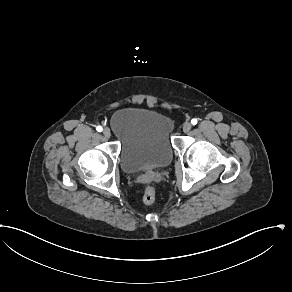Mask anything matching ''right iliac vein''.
Instances as JSON below:
<instances>
[{
	"label": "right iliac vein",
	"mask_w": 292,
	"mask_h": 292,
	"mask_svg": "<svg viewBox=\"0 0 292 292\" xmlns=\"http://www.w3.org/2000/svg\"><path fill=\"white\" fill-rule=\"evenodd\" d=\"M103 135L106 137V138H109L111 136V131L109 128H104L103 130Z\"/></svg>",
	"instance_id": "right-iliac-vein-1"
}]
</instances>
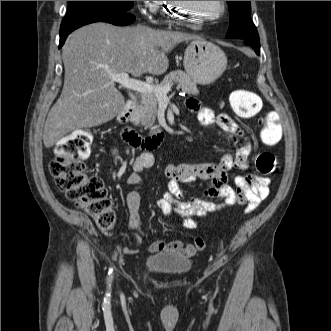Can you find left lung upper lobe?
I'll use <instances>...</instances> for the list:
<instances>
[{
	"instance_id": "5c2ea615",
	"label": "left lung upper lobe",
	"mask_w": 331,
	"mask_h": 331,
	"mask_svg": "<svg viewBox=\"0 0 331 331\" xmlns=\"http://www.w3.org/2000/svg\"><path fill=\"white\" fill-rule=\"evenodd\" d=\"M230 11V25L227 38L241 40L258 39L256 26L251 20L250 1H227Z\"/></svg>"
}]
</instances>
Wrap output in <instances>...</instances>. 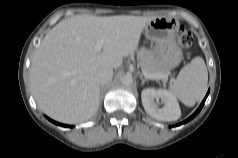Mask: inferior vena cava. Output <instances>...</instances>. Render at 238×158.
Masks as SVG:
<instances>
[{"mask_svg":"<svg viewBox=\"0 0 238 158\" xmlns=\"http://www.w3.org/2000/svg\"><path fill=\"white\" fill-rule=\"evenodd\" d=\"M113 78V70L110 67H101L97 72V82L99 85L104 86L109 83Z\"/></svg>","mask_w":238,"mask_h":158,"instance_id":"obj_1","label":"inferior vena cava"}]
</instances>
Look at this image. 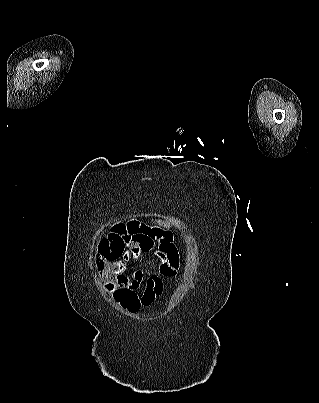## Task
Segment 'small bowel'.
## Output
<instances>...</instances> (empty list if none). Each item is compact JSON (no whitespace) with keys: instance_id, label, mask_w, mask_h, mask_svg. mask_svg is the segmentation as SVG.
<instances>
[{"instance_id":"c3829d8e","label":"small bowel","mask_w":319,"mask_h":403,"mask_svg":"<svg viewBox=\"0 0 319 403\" xmlns=\"http://www.w3.org/2000/svg\"><path fill=\"white\" fill-rule=\"evenodd\" d=\"M117 222L118 225L113 229L104 230V236L98 243L95 266L99 278L108 282V289L112 290V297L118 307L128 313H135L159 298L163 287L170 284L171 277L180 267L182 256L170 233L128 222L124 214ZM141 253L155 257L158 272L145 280L142 296L137 291L145 279L144 273L128 266L132 254Z\"/></svg>"}]
</instances>
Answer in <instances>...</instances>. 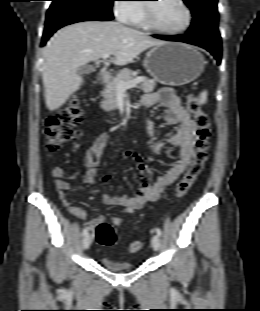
::::
From the line with "<instances>...</instances> (empty list" down to the last line of the records above, restate each line verbatim, passing over any picture.

<instances>...</instances> (empty list if none). Each item is compact JSON (no whitespace) with keys: instance_id, label, mask_w, mask_h, mask_svg. mask_svg is the segmentation as SVG.
<instances>
[{"instance_id":"c3829d8e","label":"small bowel","mask_w":319,"mask_h":403,"mask_svg":"<svg viewBox=\"0 0 319 403\" xmlns=\"http://www.w3.org/2000/svg\"><path fill=\"white\" fill-rule=\"evenodd\" d=\"M117 222L118 225L113 229L104 230V236L98 243L95 266L99 278L108 282V289L112 290V297L118 307L128 313H135L159 298L163 287L170 284L171 277L180 267L182 256L170 233L128 222L124 214ZM141 253L155 257L158 272L145 280L142 296L137 291L145 279L144 273L128 266L132 254Z\"/></svg>"}]
</instances>
Answer in <instances>...</instances>. 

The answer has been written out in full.